Matt LaGrassa 2.54 (71 minutes) – Community rating: 5.75

Note: the community rating for LaGrassa was slightly inflated by a comedian who gave him two “10” votes, because of criticism of his game. Catch this act at Zanies all month.

LaGrassa – and his combination with London Woodberry – disappointed me live, and while Matt still did not have a great game, it wasn’t quite as bad as I’d thought. There’s a lack of continuity working the ball up the right wing, no doubt. LaGrassa also seems to be a little more uncomfortable defending, and (oddly) attacking in space. He’s more comfortable in tighter areas, and we saw him play better as a central defensive midfielder early in the year (and off-and-on since), which he should get more opportunities to do coming up. He was absolutely owned by his mark, Karl Ouimette, on the opening goal that changed the complexion of the game, which was his biggest negative.
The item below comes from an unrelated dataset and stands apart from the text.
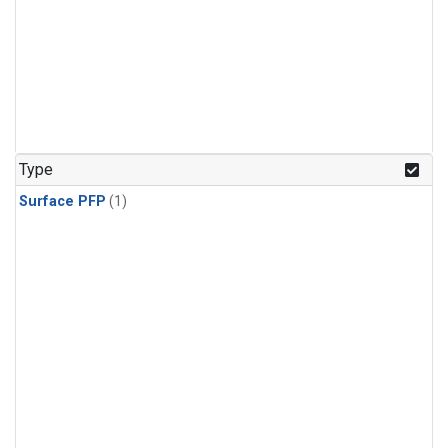
Type
Surface PFP
(1)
One thing I would point out as a positive is that he manages to be highly involved and putting in great effort even if all of those involvements aren’t universally positive.

Ish Jome 0.31 (48 minutes) – Community rating: 4.92

A week (and a couple days) after being a runaway Man of the Match, Jome had his worst performance since joining Nashville SC. Watching live, I was surprised his performance was considered poor enough to be pulled at halftime, but on a re-watch, it was probably justified, especially when there are options like Winn on the bench. He gave up possession a ton, didn’t have a lot of ideas in the final third, and was sort of figured out by Indy, which knew he was going to scissor twice and push endline when he had the ball in a dangerous position. Probably a one-week blip, but what a stinker of a blip.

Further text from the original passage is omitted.